Occurrence et activité en haute mer du symbiote corallien bâtisseur de récifs : Symbiodinium

© David Hannan - Fondation Tara Expéditions

TARA OCEANS

Johan Decelle, Quentin Carradec, Xavier Pochon, Christian R. Voolstra, Patrick Wincker, Colomban de Vargas.

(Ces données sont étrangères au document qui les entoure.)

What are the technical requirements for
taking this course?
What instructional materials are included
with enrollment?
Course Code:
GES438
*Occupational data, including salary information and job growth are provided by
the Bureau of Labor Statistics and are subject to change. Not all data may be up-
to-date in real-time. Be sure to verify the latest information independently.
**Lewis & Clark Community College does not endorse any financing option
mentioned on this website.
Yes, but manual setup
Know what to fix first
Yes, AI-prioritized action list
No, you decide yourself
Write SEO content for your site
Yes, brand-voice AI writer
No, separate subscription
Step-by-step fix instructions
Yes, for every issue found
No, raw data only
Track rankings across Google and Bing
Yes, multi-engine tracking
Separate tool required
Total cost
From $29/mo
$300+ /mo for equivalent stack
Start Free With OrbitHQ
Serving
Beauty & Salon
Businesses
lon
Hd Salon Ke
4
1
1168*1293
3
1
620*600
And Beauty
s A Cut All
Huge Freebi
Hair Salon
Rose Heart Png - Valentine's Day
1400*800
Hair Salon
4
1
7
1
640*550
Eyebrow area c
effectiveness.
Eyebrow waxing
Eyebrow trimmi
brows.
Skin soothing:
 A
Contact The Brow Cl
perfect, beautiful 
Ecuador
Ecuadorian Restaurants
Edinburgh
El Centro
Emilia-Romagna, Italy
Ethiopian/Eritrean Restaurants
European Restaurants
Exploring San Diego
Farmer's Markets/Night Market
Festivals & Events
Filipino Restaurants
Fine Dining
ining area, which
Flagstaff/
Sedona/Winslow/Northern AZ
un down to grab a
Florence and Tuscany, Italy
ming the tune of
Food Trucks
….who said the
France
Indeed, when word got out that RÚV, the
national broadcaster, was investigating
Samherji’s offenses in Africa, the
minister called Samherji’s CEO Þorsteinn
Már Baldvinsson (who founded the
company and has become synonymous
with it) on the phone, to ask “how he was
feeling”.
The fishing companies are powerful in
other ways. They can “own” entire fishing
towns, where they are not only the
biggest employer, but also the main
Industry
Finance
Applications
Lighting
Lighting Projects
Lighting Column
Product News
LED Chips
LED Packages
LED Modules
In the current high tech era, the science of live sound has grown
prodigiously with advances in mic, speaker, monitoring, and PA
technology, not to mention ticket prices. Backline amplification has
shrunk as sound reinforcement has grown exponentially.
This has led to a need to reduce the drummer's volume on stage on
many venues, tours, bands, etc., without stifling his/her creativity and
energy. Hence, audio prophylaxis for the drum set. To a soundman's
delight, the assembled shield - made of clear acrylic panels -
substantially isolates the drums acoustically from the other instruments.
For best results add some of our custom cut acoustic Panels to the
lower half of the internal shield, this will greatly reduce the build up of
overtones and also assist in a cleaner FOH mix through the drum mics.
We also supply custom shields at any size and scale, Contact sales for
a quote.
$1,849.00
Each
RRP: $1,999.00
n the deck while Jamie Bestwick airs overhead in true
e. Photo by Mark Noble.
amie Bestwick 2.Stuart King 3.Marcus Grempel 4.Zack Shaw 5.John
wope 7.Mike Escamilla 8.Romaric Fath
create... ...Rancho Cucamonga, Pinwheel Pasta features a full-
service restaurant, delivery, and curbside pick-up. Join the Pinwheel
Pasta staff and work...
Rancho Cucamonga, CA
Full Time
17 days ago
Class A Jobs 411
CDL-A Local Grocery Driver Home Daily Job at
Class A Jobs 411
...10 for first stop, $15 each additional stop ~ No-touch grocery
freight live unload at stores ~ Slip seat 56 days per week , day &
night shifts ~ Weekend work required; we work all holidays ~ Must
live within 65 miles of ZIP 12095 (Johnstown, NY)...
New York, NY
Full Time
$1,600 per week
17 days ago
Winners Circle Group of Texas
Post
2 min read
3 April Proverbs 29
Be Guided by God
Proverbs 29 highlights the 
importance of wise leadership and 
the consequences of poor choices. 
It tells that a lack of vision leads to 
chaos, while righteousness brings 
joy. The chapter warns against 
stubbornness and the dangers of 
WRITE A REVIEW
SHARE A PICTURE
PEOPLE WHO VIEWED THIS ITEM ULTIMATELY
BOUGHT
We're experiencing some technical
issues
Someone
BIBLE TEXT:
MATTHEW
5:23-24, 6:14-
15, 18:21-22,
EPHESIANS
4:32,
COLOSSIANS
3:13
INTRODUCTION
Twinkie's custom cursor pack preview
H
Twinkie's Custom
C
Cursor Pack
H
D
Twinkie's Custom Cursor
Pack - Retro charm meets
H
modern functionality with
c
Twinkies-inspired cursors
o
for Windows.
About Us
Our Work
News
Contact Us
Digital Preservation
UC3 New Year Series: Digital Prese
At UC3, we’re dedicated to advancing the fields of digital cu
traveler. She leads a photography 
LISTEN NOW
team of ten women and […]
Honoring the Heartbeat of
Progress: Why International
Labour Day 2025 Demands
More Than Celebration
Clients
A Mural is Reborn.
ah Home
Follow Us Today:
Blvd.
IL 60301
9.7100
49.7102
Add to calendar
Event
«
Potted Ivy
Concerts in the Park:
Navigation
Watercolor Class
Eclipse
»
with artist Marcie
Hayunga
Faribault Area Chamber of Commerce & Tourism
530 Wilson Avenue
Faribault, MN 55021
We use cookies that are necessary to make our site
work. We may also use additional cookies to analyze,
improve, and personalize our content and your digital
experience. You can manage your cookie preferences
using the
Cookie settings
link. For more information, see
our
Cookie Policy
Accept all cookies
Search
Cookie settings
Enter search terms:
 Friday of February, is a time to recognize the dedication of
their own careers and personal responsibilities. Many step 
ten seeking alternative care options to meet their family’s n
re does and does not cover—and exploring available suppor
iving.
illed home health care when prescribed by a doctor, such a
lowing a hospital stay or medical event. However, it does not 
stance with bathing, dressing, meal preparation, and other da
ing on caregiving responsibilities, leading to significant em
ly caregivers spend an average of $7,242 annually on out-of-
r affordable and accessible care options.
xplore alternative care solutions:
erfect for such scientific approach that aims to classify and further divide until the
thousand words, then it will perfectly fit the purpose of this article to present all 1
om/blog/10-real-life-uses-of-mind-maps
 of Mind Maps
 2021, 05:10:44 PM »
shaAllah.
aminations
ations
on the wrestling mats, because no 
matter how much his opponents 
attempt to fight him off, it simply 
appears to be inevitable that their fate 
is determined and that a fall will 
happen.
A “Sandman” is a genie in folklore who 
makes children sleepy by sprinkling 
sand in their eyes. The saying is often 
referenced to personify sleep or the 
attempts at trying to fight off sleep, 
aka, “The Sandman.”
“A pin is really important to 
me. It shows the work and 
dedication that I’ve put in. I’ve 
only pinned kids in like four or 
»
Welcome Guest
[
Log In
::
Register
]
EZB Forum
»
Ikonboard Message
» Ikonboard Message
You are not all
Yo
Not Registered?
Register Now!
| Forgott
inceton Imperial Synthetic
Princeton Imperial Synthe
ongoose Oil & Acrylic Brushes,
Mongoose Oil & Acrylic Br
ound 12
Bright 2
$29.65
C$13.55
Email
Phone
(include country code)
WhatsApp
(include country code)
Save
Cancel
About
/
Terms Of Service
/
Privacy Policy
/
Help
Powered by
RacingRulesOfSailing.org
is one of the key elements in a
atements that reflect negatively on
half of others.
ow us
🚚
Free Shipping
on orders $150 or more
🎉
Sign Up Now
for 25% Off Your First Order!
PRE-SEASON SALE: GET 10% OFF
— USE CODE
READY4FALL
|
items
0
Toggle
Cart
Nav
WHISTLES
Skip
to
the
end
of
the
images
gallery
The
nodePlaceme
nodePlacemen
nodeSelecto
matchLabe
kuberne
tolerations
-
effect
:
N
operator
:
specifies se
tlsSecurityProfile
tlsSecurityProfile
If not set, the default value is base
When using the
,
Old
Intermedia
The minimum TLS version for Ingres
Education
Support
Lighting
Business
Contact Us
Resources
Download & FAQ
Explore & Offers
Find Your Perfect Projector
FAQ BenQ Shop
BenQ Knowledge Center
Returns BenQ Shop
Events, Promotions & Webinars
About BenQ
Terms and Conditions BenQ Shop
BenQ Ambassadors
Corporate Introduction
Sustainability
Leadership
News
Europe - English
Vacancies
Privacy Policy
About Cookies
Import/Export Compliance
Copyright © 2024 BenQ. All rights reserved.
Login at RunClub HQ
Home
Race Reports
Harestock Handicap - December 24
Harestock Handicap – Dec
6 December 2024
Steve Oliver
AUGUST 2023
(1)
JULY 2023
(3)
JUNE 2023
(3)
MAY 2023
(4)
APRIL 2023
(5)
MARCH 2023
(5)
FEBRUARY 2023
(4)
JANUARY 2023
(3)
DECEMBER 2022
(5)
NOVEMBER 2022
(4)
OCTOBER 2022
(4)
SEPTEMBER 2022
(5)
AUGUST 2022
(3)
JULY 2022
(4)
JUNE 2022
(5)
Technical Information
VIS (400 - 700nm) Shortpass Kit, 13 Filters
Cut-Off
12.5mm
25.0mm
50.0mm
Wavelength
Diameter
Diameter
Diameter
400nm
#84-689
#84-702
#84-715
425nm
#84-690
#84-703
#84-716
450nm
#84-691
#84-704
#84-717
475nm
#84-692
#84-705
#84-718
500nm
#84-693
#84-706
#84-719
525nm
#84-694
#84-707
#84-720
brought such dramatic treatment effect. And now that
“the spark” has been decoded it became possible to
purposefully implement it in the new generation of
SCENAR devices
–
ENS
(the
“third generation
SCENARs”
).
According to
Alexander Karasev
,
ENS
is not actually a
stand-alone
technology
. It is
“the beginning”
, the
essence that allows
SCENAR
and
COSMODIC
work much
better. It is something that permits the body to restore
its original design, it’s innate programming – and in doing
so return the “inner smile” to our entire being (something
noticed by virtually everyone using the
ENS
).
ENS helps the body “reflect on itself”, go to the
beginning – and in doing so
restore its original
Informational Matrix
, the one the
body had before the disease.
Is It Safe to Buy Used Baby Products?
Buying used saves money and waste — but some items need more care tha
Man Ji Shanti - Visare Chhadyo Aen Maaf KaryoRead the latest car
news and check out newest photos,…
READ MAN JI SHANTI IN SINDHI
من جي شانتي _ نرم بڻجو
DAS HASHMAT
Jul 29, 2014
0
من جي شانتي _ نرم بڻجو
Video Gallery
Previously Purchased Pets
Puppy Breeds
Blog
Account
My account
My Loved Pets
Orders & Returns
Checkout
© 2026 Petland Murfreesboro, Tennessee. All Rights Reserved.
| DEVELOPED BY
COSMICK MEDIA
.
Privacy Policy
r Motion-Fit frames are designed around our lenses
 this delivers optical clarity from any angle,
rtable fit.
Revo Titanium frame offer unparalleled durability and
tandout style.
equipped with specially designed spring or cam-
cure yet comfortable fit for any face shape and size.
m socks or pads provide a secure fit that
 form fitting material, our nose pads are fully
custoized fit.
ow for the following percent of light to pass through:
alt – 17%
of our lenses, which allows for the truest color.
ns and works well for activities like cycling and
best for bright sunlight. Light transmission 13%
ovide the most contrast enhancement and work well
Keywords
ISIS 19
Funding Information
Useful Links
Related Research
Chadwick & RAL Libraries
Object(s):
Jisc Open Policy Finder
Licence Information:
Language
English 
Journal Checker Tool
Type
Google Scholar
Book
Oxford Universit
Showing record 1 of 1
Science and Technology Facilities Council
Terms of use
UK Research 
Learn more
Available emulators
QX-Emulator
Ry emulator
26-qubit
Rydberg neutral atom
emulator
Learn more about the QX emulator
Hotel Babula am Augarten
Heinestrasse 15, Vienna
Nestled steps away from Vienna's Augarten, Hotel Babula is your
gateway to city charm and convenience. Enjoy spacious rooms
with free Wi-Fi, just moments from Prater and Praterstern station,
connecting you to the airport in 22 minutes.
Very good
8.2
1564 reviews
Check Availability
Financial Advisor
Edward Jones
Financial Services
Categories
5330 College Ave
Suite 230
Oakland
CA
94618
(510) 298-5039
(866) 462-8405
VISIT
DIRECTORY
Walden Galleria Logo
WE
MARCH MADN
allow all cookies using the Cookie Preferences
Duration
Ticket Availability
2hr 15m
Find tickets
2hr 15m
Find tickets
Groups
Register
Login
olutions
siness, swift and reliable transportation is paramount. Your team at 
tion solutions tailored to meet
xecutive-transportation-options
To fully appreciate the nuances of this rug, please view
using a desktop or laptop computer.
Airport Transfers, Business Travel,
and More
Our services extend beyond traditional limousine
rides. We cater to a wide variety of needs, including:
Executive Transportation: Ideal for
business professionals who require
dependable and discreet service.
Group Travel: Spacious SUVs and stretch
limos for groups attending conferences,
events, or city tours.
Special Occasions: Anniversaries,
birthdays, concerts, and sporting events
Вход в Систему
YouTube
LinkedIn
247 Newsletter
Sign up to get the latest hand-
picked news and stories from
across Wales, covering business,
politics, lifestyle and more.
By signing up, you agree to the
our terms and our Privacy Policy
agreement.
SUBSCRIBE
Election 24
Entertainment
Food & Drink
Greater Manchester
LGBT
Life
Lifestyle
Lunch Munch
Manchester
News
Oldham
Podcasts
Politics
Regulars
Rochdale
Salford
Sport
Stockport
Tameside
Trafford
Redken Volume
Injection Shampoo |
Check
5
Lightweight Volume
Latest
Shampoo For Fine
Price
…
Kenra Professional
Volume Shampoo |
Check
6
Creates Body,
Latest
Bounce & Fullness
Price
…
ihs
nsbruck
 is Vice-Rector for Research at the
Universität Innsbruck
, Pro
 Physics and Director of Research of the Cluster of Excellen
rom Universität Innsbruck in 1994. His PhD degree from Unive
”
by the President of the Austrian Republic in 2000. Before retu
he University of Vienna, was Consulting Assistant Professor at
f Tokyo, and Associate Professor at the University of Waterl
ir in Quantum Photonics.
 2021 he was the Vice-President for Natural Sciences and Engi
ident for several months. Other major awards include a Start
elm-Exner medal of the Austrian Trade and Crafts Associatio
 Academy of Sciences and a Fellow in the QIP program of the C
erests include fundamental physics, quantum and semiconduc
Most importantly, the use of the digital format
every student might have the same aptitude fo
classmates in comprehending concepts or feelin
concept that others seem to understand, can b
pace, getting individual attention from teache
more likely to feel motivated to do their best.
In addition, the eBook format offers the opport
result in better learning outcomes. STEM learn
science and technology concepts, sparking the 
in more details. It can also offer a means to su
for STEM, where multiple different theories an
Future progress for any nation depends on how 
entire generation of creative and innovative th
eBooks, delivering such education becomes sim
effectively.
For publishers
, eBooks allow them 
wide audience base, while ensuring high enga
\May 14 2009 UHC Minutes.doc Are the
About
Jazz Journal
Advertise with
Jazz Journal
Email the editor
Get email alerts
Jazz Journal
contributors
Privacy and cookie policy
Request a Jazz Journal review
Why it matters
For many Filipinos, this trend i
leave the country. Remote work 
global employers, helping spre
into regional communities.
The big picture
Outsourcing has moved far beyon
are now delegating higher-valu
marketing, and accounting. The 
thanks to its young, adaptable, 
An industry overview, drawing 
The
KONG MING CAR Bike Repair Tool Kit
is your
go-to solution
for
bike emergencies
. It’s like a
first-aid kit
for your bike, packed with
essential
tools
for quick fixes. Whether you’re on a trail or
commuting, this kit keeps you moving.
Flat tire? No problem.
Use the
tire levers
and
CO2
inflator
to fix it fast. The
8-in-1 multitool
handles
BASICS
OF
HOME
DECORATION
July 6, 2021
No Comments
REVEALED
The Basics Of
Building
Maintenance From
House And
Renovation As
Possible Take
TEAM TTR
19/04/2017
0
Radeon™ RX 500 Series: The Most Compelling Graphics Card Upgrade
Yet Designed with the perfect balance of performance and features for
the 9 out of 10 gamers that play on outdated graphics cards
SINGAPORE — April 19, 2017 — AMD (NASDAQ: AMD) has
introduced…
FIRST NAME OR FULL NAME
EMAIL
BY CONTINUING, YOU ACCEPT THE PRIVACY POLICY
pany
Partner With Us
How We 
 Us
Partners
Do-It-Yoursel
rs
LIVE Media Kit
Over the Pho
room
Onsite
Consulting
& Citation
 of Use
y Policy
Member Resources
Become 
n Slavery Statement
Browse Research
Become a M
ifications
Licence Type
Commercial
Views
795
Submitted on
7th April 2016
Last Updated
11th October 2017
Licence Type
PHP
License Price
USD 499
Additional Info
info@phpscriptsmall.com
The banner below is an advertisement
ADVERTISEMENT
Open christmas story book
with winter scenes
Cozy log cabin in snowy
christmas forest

Publié en ligne le 19 novembre 2018 Téléchargement en PDF

Decelle et al., “Worldwide Occurrence and Activity of the Reef-Building Coral Symbiont Symbiodinium in the Open Ocean”, Current Biology (2018).

RÉSUMÉ

La microalgue Symbiodinium, de la famille des dinoflagellés, soutient les récifs coralliens – un des écosystèmes les plus diversifiés de la biosphère – par le biais d’endosymbioses mutualistes avec une grande variété d’hôtes benthiques [1]. En dépit de son importance écologique et économique, la question de la présence de Symbiodinium en haute mer demeure irrésolue, ce qui représente un manque de connaissances majeur en matière de trajectoire d’écoévolution et de résilience des symbioses menacées impliquant les Symbiodinium. Dans la présente étude, nous documentons l’existence de Symbiodinium (de la famille Symbiodiniaceae [2]) dans les eaux océaniques de surface, tropicales et tempérées, par le biais du metabarcoding ADN et ARN des échantillons de plancton, recueillis sur 109 stations à travers le monde et fractionnés par taille. Les zooxanthelles Symbiodinium de clades A et C sont, de loin, les lignées dominantes et les plus largement distribuées (représentant 0,1% des lectures de phytoplancton), tandis que d’autres lignées (clades B, D, E, F et G) sont présentes, mais rares. Des analyses métatranscriptomiques simultanées utilisant le catalogue de gènes de Tara Oceans [3] ont révélé que les clades A et C de la zooxanthelle Symbiodinium sont actifs au niveau transcriptionnel en haute mer et expriment des voies métaboliques essentielles (par ex., la photosynthèse, la fixation du carbone, la glycolyse et l’absorption d’ammonium). Les métabarcodes et les gènes exprimés de clades A et C ont été détectés au sein des petites et grandes fractions planctoniques, ce qui suggère respectivement l’existence d’une population autonome et un mode de vie symbiotique avec des hôtes planctoniques.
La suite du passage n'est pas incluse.